The group – which includes two members of the British aristocracy, a Nobel Prize winner and an academic – told a court they were \”wholly blameless\” in the saga, and had \”worked assiduously\” to help Assange comply with court orders.

Excellent, you worked hard to try and get him to obey the law.

Good for you.

But that ain\’t what bail sureties are about. For you\’re not a bounty hunter.

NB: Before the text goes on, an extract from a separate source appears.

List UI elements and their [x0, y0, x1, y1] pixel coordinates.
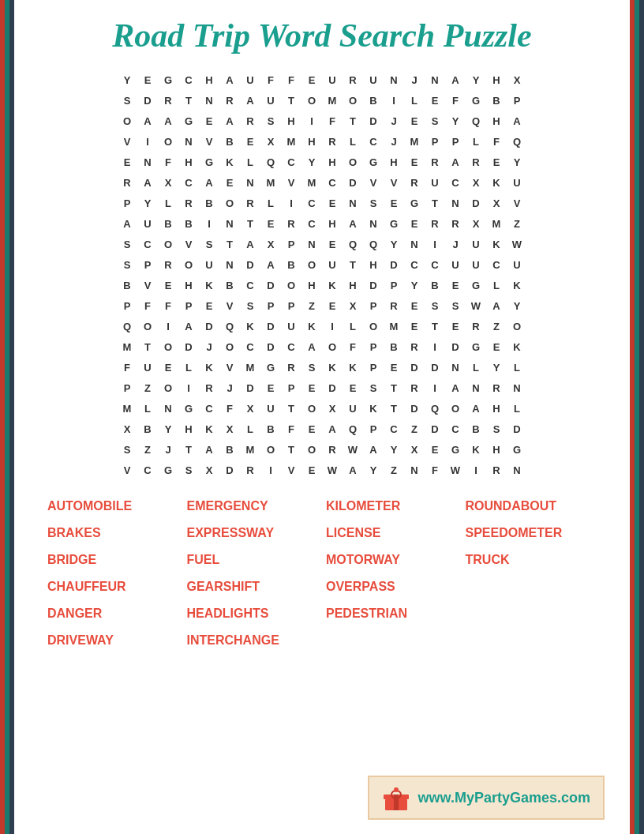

What the guarantees are about is that the Government, or the court, doesn\’t really know how honest the bloke in front of them is. Could be a man of unblemished character falsely accused. So we look around to see if other people trust him. If they do, then great, they can show their faith in his good character by providing those financial guarantees. The court then takes that other people have faith, demonstrated by that financial commitment, as being evidence that he is of good character and will turn up for trial.

If you get that estimation of character wrong well, tough luck.

21 thoughts on “Silly, silly boy. That\’s not what bail sureties are about”

  1. Does it make me a bad person if I can’t help but feel a bit of glee? Muhahahaaha (evil right wing menace laugh)

  2. In the old days gambling debts were not enforceable at law and they have gambled and lost so they don’t want to pay up. I think that is why the terms of bail are carefully framed to avoid the “gambling debt exclusion”

  3. Don’t they realise that if they succeed then bail as an option will disappear? Why should the state offer bail if they get the money back anyway?

    Throwing good money after bad, unless some wanky establishment arrangement has been, er, arranged.

  4. Why they ever thought the Blessed Julian wouldn’t at some point double cross them beats me. He must be getting a bit fed up pacing in his room in Knightsbridge. Hope so.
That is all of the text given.